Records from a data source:
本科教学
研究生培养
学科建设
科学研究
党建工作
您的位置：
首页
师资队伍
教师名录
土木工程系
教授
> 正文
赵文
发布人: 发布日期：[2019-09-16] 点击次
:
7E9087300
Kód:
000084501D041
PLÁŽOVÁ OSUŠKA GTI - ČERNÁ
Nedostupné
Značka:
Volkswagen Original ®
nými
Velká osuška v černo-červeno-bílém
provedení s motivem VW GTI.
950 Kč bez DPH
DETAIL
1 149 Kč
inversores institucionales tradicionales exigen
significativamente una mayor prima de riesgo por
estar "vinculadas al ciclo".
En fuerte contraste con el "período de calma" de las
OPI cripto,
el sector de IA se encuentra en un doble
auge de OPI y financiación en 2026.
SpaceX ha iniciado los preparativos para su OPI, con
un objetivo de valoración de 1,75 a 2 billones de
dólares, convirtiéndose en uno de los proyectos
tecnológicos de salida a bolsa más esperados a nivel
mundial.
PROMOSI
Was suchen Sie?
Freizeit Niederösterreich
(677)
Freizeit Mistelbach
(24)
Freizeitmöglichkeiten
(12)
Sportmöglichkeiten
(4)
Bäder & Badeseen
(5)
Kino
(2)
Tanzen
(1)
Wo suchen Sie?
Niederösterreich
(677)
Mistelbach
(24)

...

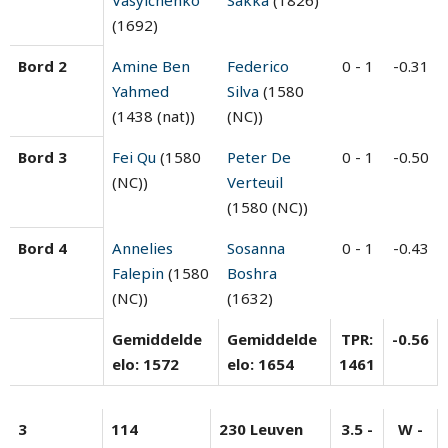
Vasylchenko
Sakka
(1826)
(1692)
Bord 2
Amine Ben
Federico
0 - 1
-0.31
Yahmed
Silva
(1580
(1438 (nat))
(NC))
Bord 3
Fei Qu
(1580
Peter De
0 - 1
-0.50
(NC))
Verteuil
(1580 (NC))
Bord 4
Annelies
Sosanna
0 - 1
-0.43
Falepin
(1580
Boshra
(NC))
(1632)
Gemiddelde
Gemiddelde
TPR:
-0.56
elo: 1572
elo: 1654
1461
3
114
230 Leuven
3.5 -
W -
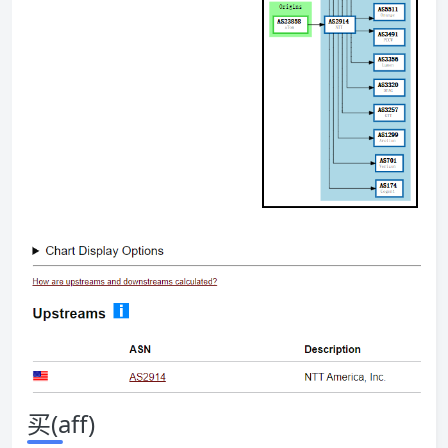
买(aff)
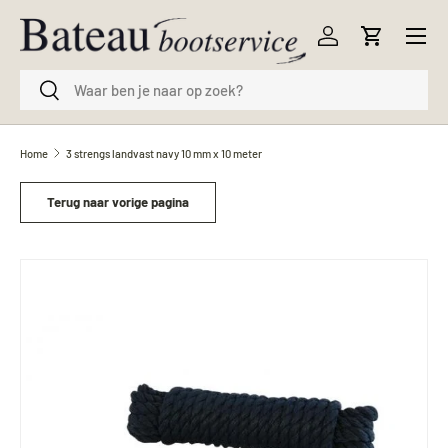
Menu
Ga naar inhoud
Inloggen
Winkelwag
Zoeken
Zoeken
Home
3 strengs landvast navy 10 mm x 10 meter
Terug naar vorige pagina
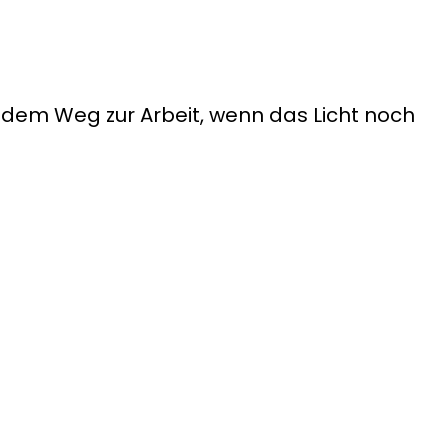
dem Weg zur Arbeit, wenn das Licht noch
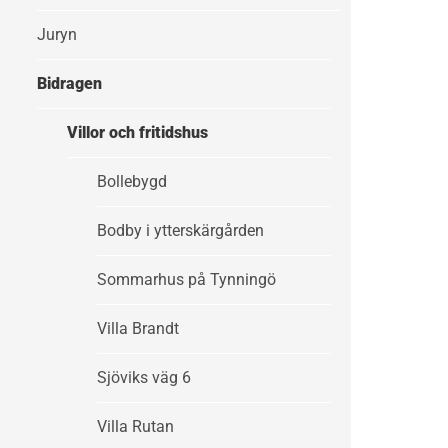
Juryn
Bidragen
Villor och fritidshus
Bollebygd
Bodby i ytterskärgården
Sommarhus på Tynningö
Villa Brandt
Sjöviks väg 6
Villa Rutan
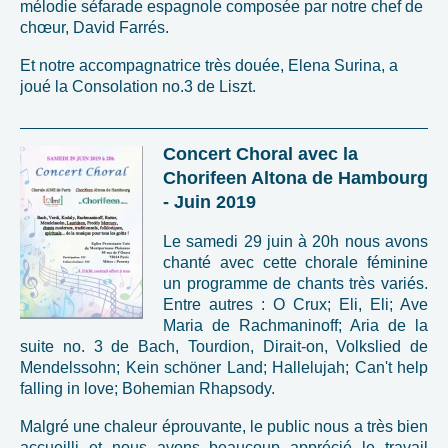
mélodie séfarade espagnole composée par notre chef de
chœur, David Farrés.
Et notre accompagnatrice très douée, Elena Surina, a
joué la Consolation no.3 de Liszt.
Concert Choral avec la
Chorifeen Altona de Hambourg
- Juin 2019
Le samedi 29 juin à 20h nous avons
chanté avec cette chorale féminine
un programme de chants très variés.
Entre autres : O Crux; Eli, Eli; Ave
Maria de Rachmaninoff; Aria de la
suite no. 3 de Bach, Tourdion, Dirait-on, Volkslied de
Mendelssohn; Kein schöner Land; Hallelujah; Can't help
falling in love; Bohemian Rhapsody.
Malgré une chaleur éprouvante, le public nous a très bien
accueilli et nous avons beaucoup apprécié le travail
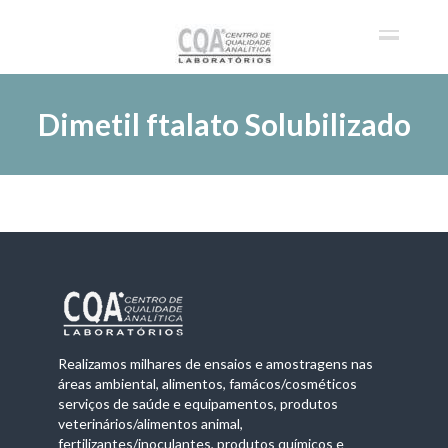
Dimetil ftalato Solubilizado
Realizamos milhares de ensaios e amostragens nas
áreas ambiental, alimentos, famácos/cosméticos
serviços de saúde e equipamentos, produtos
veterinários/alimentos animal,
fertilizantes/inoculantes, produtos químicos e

Brief: Only the lines containing the word "naar" should be returned from the data above.

Final answer:
Ga naar inhoud
Terug naar vorige pagina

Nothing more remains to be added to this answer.